- Data for this exercise
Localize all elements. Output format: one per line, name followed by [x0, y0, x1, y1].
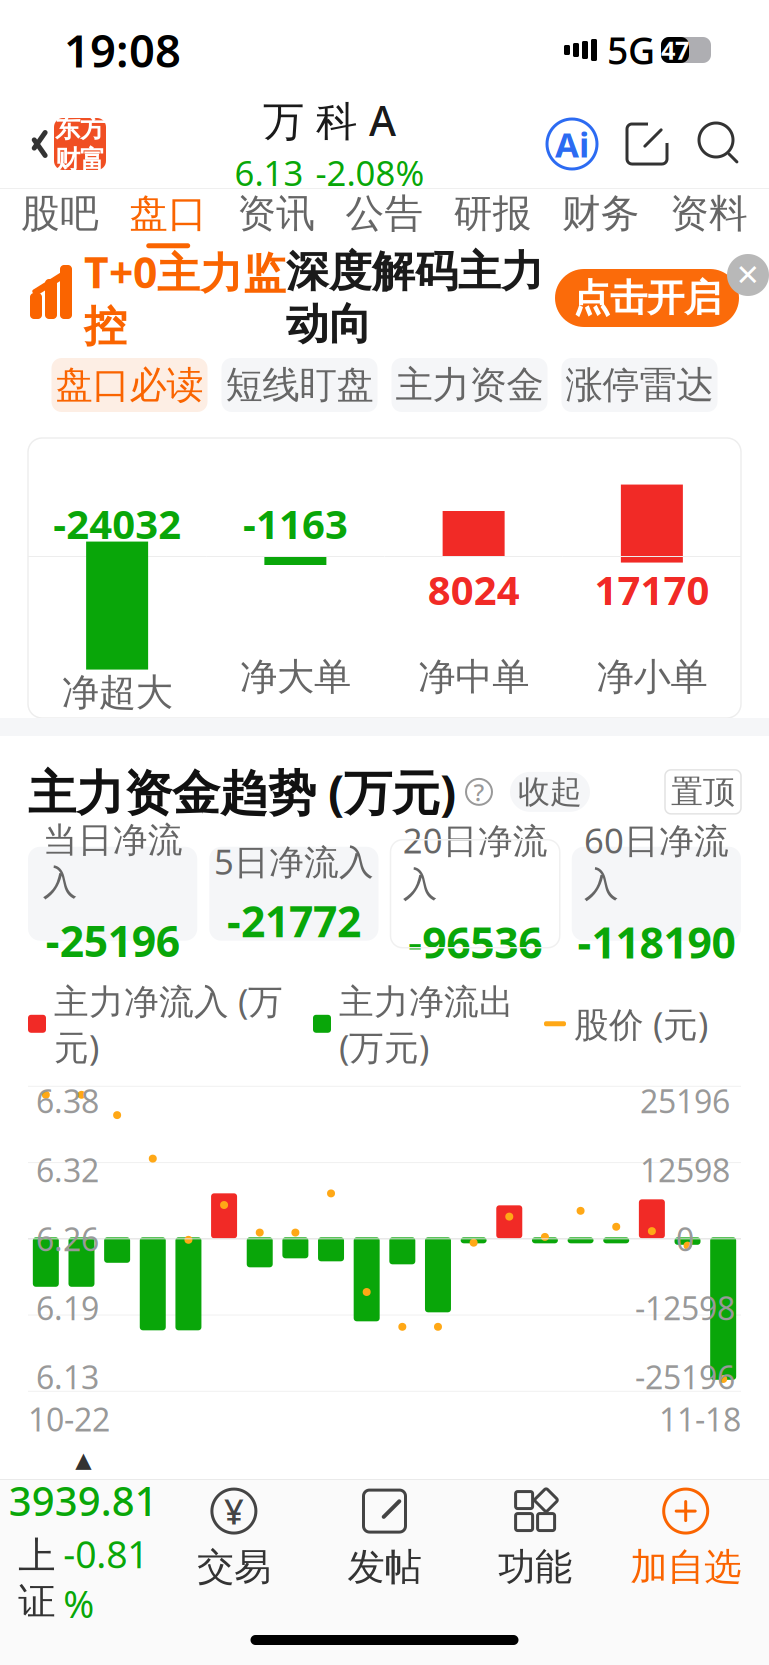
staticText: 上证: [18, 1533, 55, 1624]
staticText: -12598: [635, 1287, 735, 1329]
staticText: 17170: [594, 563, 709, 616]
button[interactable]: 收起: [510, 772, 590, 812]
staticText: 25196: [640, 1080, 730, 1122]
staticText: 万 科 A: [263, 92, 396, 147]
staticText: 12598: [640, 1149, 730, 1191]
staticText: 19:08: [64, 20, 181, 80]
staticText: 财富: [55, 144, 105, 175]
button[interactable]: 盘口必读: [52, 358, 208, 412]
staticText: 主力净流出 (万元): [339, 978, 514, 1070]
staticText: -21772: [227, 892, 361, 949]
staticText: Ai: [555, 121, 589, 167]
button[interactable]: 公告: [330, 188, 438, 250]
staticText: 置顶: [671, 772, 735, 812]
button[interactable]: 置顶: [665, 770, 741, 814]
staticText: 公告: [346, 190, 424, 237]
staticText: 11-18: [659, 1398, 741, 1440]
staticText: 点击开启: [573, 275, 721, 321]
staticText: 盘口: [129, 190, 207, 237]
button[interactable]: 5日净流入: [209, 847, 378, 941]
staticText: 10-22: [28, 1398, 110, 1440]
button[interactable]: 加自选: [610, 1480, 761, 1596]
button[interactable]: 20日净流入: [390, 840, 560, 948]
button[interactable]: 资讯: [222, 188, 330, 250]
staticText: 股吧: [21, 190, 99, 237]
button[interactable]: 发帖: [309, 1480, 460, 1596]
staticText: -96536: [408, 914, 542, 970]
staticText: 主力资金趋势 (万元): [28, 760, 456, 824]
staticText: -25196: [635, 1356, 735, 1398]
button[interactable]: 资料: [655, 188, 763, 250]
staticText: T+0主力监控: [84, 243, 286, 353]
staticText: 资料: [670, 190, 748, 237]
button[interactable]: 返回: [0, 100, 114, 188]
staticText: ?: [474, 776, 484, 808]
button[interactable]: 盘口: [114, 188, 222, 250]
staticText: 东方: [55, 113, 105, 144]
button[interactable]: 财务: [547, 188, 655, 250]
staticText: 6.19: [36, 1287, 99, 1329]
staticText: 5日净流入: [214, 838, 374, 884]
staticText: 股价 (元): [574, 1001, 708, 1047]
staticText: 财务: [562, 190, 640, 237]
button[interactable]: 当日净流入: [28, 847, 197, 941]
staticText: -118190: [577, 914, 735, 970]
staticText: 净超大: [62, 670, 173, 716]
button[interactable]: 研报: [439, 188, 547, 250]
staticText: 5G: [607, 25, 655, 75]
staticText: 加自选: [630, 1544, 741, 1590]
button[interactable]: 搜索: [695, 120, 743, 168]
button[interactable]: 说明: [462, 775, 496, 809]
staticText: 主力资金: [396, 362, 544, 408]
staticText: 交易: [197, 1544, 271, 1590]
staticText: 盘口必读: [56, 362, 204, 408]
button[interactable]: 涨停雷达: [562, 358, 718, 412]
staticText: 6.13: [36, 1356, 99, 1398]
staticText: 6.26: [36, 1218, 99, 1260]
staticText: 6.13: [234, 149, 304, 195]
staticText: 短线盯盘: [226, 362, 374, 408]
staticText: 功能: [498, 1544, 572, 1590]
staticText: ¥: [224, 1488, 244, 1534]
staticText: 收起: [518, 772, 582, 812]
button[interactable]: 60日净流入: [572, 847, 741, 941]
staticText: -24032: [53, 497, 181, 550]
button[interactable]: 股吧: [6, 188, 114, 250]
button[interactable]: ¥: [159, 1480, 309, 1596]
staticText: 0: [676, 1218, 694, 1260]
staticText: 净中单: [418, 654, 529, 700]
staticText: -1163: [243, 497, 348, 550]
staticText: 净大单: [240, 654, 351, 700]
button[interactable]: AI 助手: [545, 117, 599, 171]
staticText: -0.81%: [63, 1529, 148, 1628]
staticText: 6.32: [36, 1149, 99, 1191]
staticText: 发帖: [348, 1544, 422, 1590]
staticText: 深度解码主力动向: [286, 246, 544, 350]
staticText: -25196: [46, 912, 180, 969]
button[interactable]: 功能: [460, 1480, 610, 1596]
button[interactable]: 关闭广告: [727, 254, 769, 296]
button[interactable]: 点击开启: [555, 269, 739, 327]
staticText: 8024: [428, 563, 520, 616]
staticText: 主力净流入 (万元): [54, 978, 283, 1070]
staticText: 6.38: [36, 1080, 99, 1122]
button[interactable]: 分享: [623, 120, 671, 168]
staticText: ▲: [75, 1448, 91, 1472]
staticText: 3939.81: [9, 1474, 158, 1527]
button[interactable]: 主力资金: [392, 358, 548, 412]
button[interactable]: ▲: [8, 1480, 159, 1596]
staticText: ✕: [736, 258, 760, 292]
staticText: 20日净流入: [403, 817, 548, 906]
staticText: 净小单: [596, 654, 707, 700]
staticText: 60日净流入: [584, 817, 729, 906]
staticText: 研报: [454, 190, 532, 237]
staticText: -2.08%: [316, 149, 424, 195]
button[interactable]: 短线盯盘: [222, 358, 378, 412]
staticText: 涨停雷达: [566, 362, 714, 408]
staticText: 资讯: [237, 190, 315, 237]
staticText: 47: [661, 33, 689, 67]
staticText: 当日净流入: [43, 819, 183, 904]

* * *

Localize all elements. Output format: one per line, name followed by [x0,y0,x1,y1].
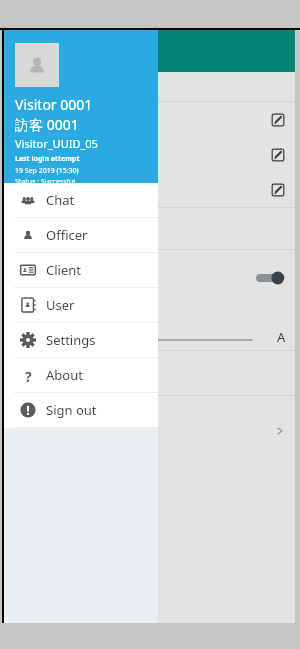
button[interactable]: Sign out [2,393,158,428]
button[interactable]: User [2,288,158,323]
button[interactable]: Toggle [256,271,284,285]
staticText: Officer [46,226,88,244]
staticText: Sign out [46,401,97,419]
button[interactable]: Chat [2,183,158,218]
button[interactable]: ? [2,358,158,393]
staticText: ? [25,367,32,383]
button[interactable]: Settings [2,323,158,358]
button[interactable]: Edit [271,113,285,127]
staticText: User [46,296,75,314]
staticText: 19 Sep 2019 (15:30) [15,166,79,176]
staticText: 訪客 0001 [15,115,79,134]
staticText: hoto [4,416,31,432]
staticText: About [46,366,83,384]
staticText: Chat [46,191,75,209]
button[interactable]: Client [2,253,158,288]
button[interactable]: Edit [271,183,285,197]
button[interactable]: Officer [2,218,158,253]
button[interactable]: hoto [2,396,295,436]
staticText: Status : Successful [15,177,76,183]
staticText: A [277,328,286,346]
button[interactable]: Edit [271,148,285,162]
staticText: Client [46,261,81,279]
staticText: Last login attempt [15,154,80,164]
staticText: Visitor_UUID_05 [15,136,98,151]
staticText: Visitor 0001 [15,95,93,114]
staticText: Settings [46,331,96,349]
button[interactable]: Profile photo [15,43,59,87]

- Task goal
The lines you need are those with the word "format"; list them from the entries.

- Task output
Localize all elements. Output format: one per line, name followed by [x0, y0, x1, y1].
Localize all elements. Output format: one per line, name followed by [x0,y0,x1,y1].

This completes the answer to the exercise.